[Dataset records]
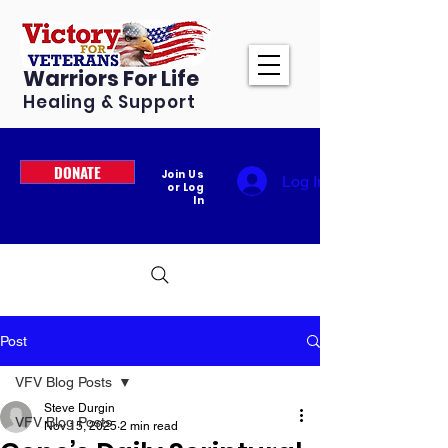
Warriors For Life
Healing & Support
DONATE
Join Us
Log In
or Log
In
Post
VFV Blog Posts
Steve Durgin
VFV Blog Posts
Nov 15, 2025
2 min read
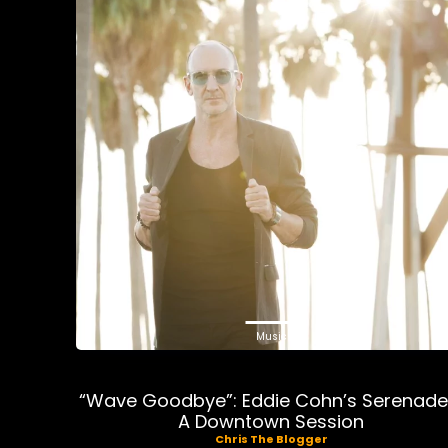
Music
“Wave Goodbye”: Eddie Cohn’s Serenade
A Downtown Session
Chris The Blogger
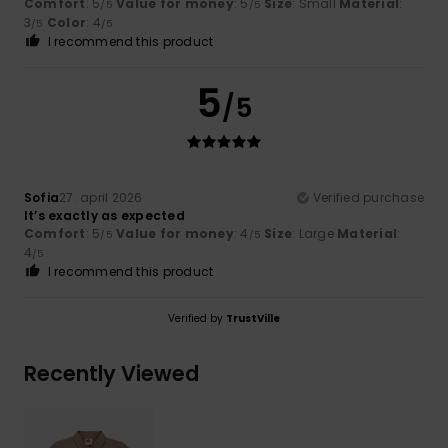
Comfort
: 5
Value for money
: 5
Size
: Small
Material
:
/5
/5
3
Color
: 4
/5
/5
I recommend this product
5
/5
Sofia
27. april 2026
Verified purchase
It’s exactly as expected
Comfort
: 5
Value for money
: 4
Size
: Large
Material
:
/5
/5
4
/5
I recommend this product
Verified by
TrustVille
Recently Viewed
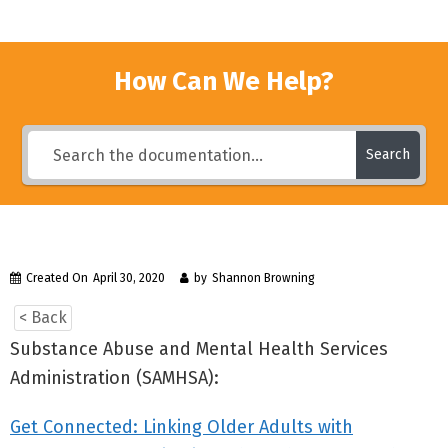
How Can We Help?
Search
Created On
April 30, 2020
by
Shannon Browning
< Back
Substance Abuse and Mental Health Services
Administration (SAMHSA):
Get Connected: Linking Older Adults with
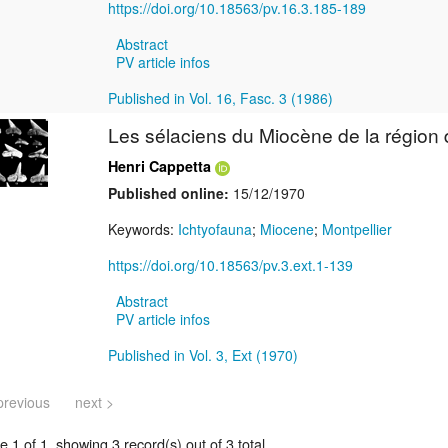
https://doi.org/10.18563/pv.16.3.185-189
Abstract
PV article infos
Published in Vol. 16, Fasc. 3 (1986)
Les sélaciens du Miocène de la région 
Henri Cappetta
Published online:
15/12/1970
Keywords:
Ichtyofauna
;
Miocene
;
Montpellier
https://doi.org/10.18563/pv.3.ext.1-139
Abstract
PV article infos
Published in Vol. 3, Ext (1970)
previous
next >
 1 of 1, showing 3 record(s) out of 3 total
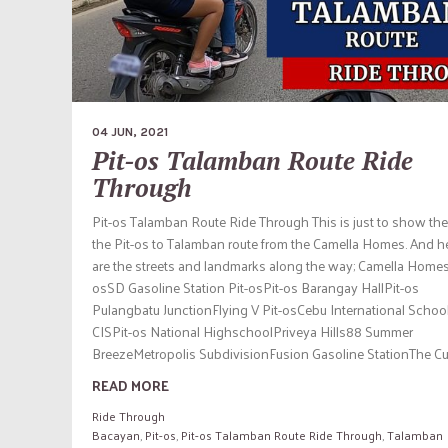
04 JUN, 2021
Pit-os Talamban Route Ride
Through
Pit-os Talamban Route Ride Through This is just to show the
the Pit-os to Talamban route from the Camella Homes. And h
are the streets and landmarks along the way; Camella Homes
osSD Gasoline Station Pit-osPit-os Barangay HallPit-os
Pulangbatu JunctionFlying V Pit-osCebu International Schoo
CISPit-os National HighschoolPriveya Hills88 Summer
BreezeMetropolis SubdivisionFusion Gasoline StationThe Cub
READ MORE
Ride Through
Bacayan
,
Pit-os
,
Pit-os Talamban Route Ride Through
,
Talamban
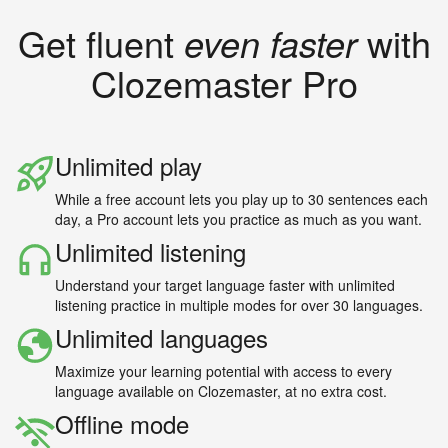
Get fluent
even faster
with
Clozemaster Pro
Unlimited play
While a free account lets you play up to 30 sentences each
day, a Pro account lets you practice as much as you want.
Unlimited listening
Understand your target language faster with unlimited
listening practice in multiple modes for over 30 languages.
Unlimited languages
Maximize your learning potential with access to every
language available on Clozemaster, at no extra cost.
Offline mode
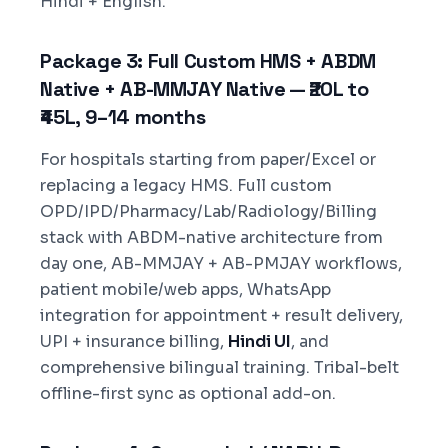
Hindi + English.
Package 3: Full Custom HMS + ABDM
Native + AB-MMJAY Native — ₹20L to
₹45L, 9–14 months
For hospitals starting from paper/Excel or
replacing a legacy HMS. Full custom
OPD/IPD/Pharmacy/Lab/Radiology/Billing
stack with ABDM-native architecture from
day one, AB-MMJAY + AB-PMJAY workflows,
patient mobile/web apps, WhatsApp
integration for appointment + result delivery,
UPI + insurance billing,
Hindi UI
, and
comprehensive bilingual training. Tribal-belt
offline-first sync as optional add-on.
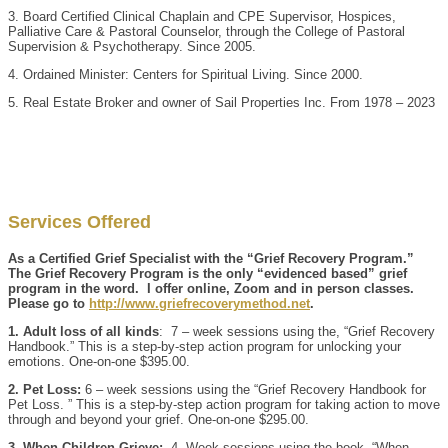
3. Board Certified Clinical Chaplain and CPE Supervisor, Hospices,
Palliative Care & Pastoral Counselor, through the College of Pastoral
Supervision & Psychotherapy. Since 2005.
4. Ordained Minister: Centers for Spiritual Living. Since 2000.
5. Real Estate Broker and owner of Sail Properties Inc. From 1978 – 2023
Services Offered
As a Certified Grief Specialist with the “Grief Recovery Program.”
The Grief Recovery Program is the only “evidenced based” grief
program in the word. I offer online, Zoom and in person classes.
Please go to
http://www.griefrecoverymethod.net
.
1. Adult loss of all kinds
: 7 – week sessions using the, “Grief Recovery
Handbook.” This is a step-by-step action program for unlocking your
emotions. One-on-one $395.00.
2. Pet Loss:
6 – week sessions using the “Grief Recovery Handbook for
Pet Loss. ” This is a step-by-step action program for taking action to move
through and beyond your grief. One-on-one $295.00.
3. When Children Grieve:
4- Week sessions using the book, “When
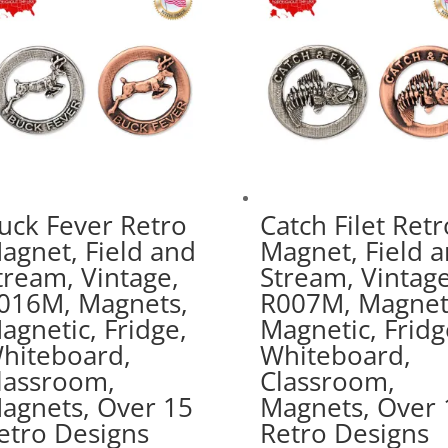
uck Fever Retro
Catch Filet Retr
agnet, Field and
Magnet, Field 
tream, Vintage,
Stream, Vintage
016M, Magnets,
R007M, Magnet
agnetic, Fridge,
Magnetic, Fridg
hiteboard,
Whiteboard,
lassroom,
Classroom,
agnets, Over 15
Magnets, Over 
etro Designs
Retro Designs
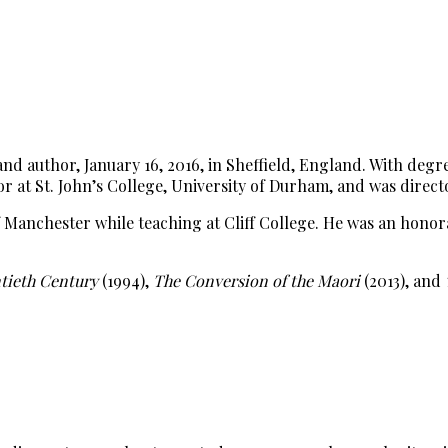
 and author, January 16, 2016, in Sheffield, England. With d
or at St. John’s College, University of Durham, and was direc
of Manchester while teaching at Cliff College. He was an hon
ntieth Century
(1994),
The Conversion of the Maori
(2013), and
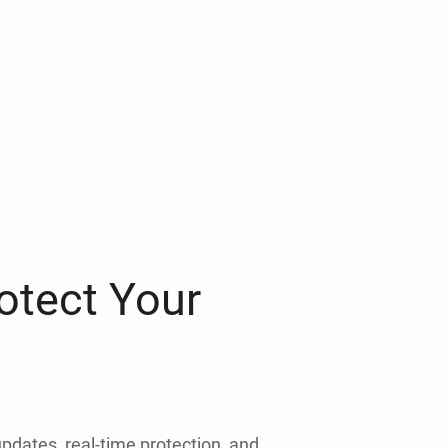
otect Your
 updates, real-time protection, and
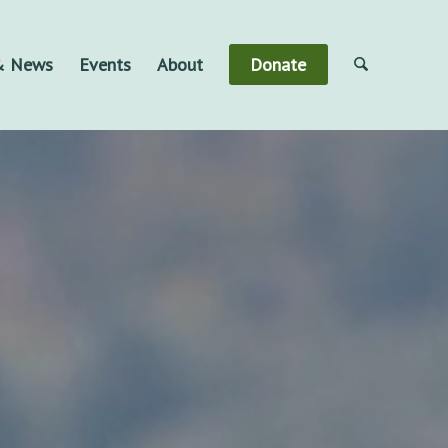
 & News
Events
About
Donate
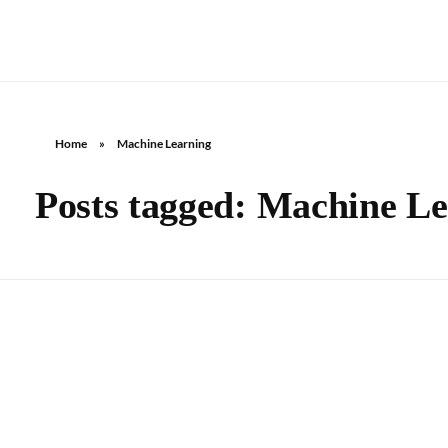
Home
»
Machine Learning
Posts tagged: Machine L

**Your task**:
Each word of the data should be repeated exactly, and the pictures left out.

**Response to this task**:
Warriors For Life
Healing & Support
DONATE
Join Us
Log In
or Log
In
Post
VFV Blog Posts
Steve Durgin
VFV Blog Posts
Nov 15, 2025
2 min read
Music
“Wave Goodbye”: Eddie Cohn’s Serenade
A Downtown Session
Chris The Blogger
Comfort
: 5
Value for money
: 5
Size
: Small
Material
:
/5
/5
3
Color
: 4
/5
/5
I recommend this product
5
/5
Sofia
27. april 2026
Verified purchase
It’s exactly as expected
Comfort
: 5
Value for money
: 4
Size
: Large
Material
:
/5
/5
4
/5
I recommend this product
Verified by
TrustVille
Recently Viewed
How Can We Help?
Search
Created On
April 30, 2020
by
Shannon Browning
< Back
Substance Abuse and Mental Health Services
Administration (SAMHSA):
Get Connected: Linking Older Adults with
https://doi.org/10.18563/pv.16.3.185-189
Abstract
PV article infos
Published in Vol. 16, Fasc. 3 (1986)
Les sélaciens du Miocène de la région 
Henri Cappetta
Published online:
15/12/1970
Keywords:
Ichtyofauna
;
Miocene
;
Montpellier
https://doi.org/10.18563/pv.3.ext.1-139
Abstract
PV article infos
Published in Vol. 3, Ext (1970)
previous
next >
 1 of 1, showing 3 record(s) out of 3 total
04 JUN, 2021
Pit-os Talamban Route Ride
Through
Pit-os Talamban Route Ride Through This is just to show the
the Pit-os to Talamban route from the Camella Homes. And h
are the streets and landmarks along the way; Camella Homes
osSD Gasoline Station Pit-osPit-os Barangay HallPit-os
Pulangbatu JunctionFlying V Pit-osCebu International Schoo
CISPit-os National HighschoolPriveya Hills88 Summer
BreezeMetropolis SubdivisionFusion Gasoline StationThe Cub
READ MORE
Ride Through
Bacayan
,
Pit-os
,
Pit-os Talamban Route Ride Through
,
Talamban
Get fluent
even faster
with
Clozemaster Pro
Unlimited play
While a free account lets you play up to 30 sentences each
day, a Pro account lets you practice as much as you want.
Unlimited listening
Understand your target language faster with unlimited
listening practice in multiple modes for over 30 languages.
Unlimited languages
Maximize your learning potential with access to every
language available on Clozemaster, at no extra cost.
Offline mode
Hindi + English.
Package 3: Full Custom HMS + ABDM
Native + AB-MMJAY Native — ₹20L to
₹45L, 9–14 months
For hospitals starting from paper/Excel or
replacing a legacy HMS. Full custom
OPD/IPD/Pharmacy/Lab/Radiology/Billing
stack with ABDM-native architecture from
day one, AB-MMJAY + AB-PMJAY workflows,
patient mobile/web apps, WhatsApp
integration for appointment + result delivery,
UPI + insurance billing,
Hindi UI
, and
comprehensive bilingual training. Tribal-belt
offline-first sync as optional add-on.
3. Board Certified Clinical Chaplain and CPE Supervisor, Hospices,
Palliative Care & Pastoral Counselor, through the College of Pastoral
Supervision & Psychotherapy. Since 2005.
4. Ordained Minister: Centers for Spiritual Living. Since 2000.
5. Real Estate Broker and owner of Sail Properties Inc. From 1978 – 2023
Services Offered
As a Certified Grief Specialist with the “Grief Recovery Program.”
The Grief Recovery Program is the only “evidenced based” grief
program in the word. I offer online, Zoom and in person classes.
Please go to
http://www.griefrecoverymethod.net
.
1. Adult loss of all kinds
: 7 – week sessions using the, “Grief Recovery
Handbook.” This is a step-by-step action program for unlocking your
emotions. One-on-one $395.00.
2. Pet Loss:
6 – week sessions using the “Grief Recovery Handbook for
Pet Loss. ” This is a step-by-step action program for taking action to move
through and beyond your grief. One-on-one $295.00.
3. When Children Grieve:
4- Week sessions using the book, “When
uck Fever Retro
Catch Filet Retr
agnet, Field and
Magnet, Field 
tream, Vintage,
Stream, Vintage
016M, Magnets,
R007M, Magnet
agnetic, Fridge,
Magnetic, Fridg
hiteboard,
Whiteboard,
lassroom,
Classroom,
agnets, Over 15
Magnets, Over 
etro Designs
Retro Designs
 and author, January 16, 2016, in Sheffield, England. With d
or at St. John’s College, University of Durham, and was direc
of Manchester while teaching at Cliff College. He was an hon
ntieth Century
(1994),
The Conversion of the Maori
(2013), and
otect Your
 updates, real-time protection, and
 & News
Events
About
Donate
Home
»
Machine Learning
Posts tagged: Machine L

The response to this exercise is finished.